__Material supplied__:
-------

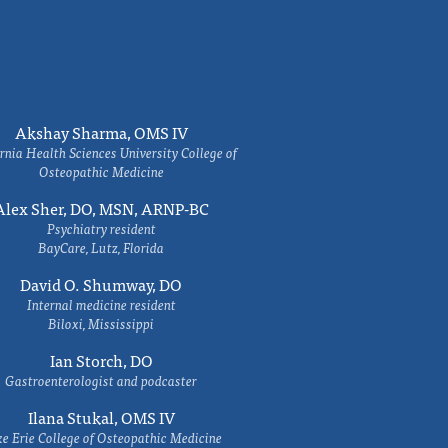
Akshay Sharma, OMS IV
rnia Health Sciences University College of
Osteopathic Medicine
Alex Sher, DO, MSN, ARNP-BC
Psychiatry resident
BayCare, Lutz, Florida
David O. Shumway, DO
Internal medicine resident
Biloxi, Mississippi
Ian Storch, DO
Gastroenterologist and podcaster
Ilana Stukal, OMS IV
e Erie College of Osteopathic Medicine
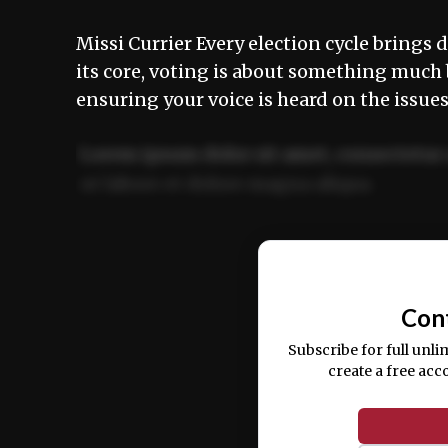
Missi Currier Every election cycle brings d
its core, voting is about something much
ensuring your voice is heard on the issu
Lorem ipsum dolor sit amet, consectetur 
ut labore et dolore magna aliqua.
Ut enim ad minim veniam, quis nostrud ex
commodo consequat.
Con
Subscribe for full unli
create a free acc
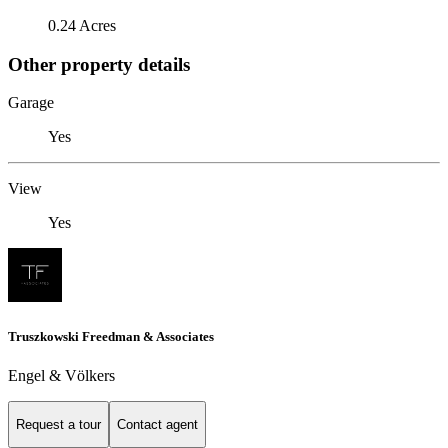
0.24 Acres
Other property details
Garage
Yes
View
Yes
Truszkowski Freedman & Associates
Engel & Völkers
Request a tour
Contact agent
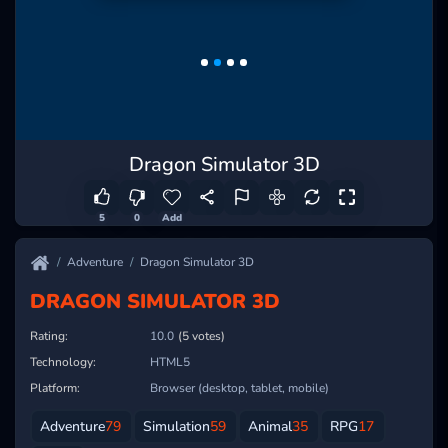
Dragon Simulator 3D
5
0
Add
Adventure
Dragon Simulator 3D
DRAGON SIMULATOR 3D
Rating:
10.0
(5 votes)
Technology:
HTML5
Platform:
Browser (desktop, tablet, mobile)
Adventure
79
Simulation
59
Animal
35
RPG
17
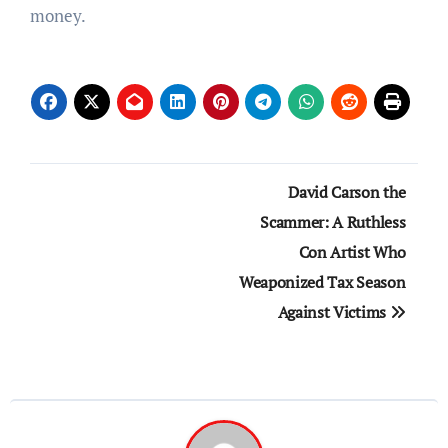
money.
Post
David Carson the
navigation
Scammer: A Ruthless
Con Artist Who
Weaponized Tax Season
Against Victims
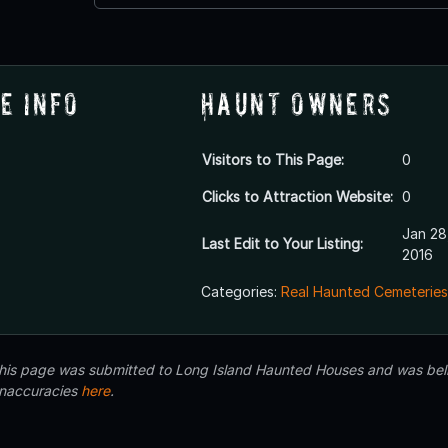
e Info
Haunt Owners
Visitors to This Page:
0
Clicks to Attraction Website:
0
Jan 28
Last Edit to Your Listing:
2016
Categories:
Real Haunted Cemeteries
 this page was submitted to Long Island Haunted Houses and was beli
inaccuracies
here
.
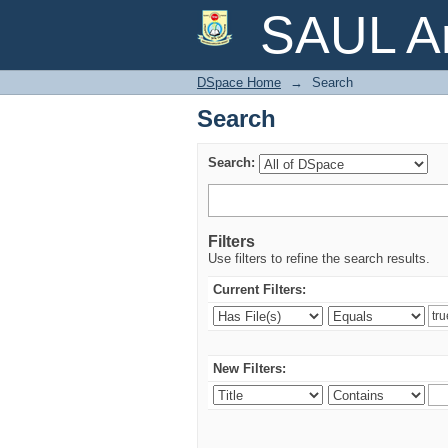
Search
SAUL Ar
DSpace Home
→
Search
Search
Search:
Filters
Use filters to refine the search results.
Current Filters:
New Filters:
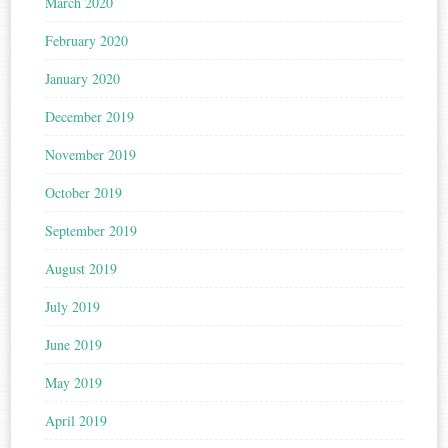
March 2020
February 2020
January 2020
December 2019
November 2019
October 2019
September 2019
August 2019
July 2019
June 2019
May 2019
April 2019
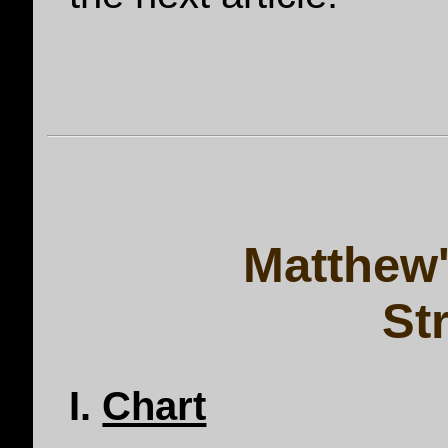
Matthew'
St
I.
Chart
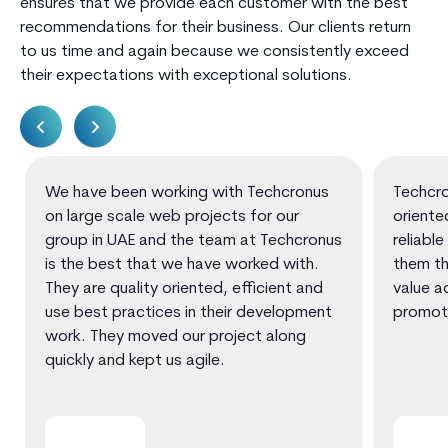
ensures that we provide each customer with the best
recommendations for their business. Our clients return
to us time and again because we consistently exceed
their expectations with exceptional solutions.
We have been working with Techcronus
Techcro
on large scale web projects for our
oriente
group in UAE and the team at Techcronus
reliable
is the best that we have worked with.
them th
They are quality oriented, efficient and
value a
use best practices in their development
promot
work. They moved our project along
quickly and kept us agile.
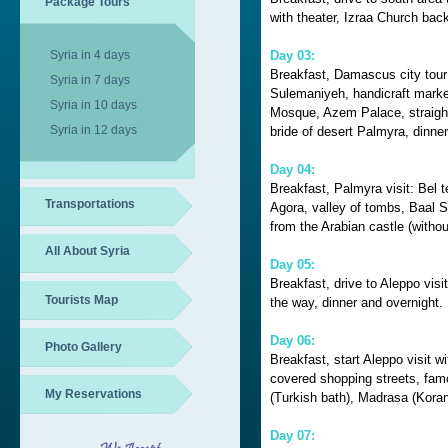
Package Tours
with theater, Izraa Church ba
Syria in 4 days
Day 03:
Breakfast, Damascus city tour
Syria in 7 days
Sulemaniyeh, handicraft mark
Syria in 10 days
Mosque, Azem Palace, straight
Syria in 12 days
bride of desert Palmyra, dinner
Day 04:
Breakfast, Palmyra visit: Bel t
Transportations
Agora, valley of tombs, Baal S
from the Arabian castle (withou
All About Syria
Day 05:
Breakfast, drive to Aleppo visi
Tourists Map
the way, dinner and overnight.
Day 06:
Photo Gallery
Breakfast, start Aleppo visit w
covered shopping streets, f
My Reservations
(Turkish bath), Madrasa (Koran
Day 07:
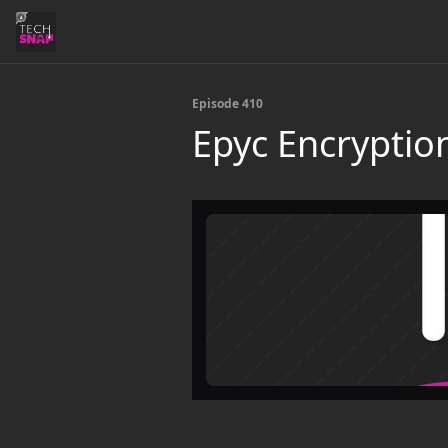
Episode 410
Epyc Encryptio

-------

__Problem__: Pull every line containing "their" from the material above.

__Answer for this exercise__:
recommendations for their business. Our clients return
their expectations with exceptional solutions.
use best practices in their development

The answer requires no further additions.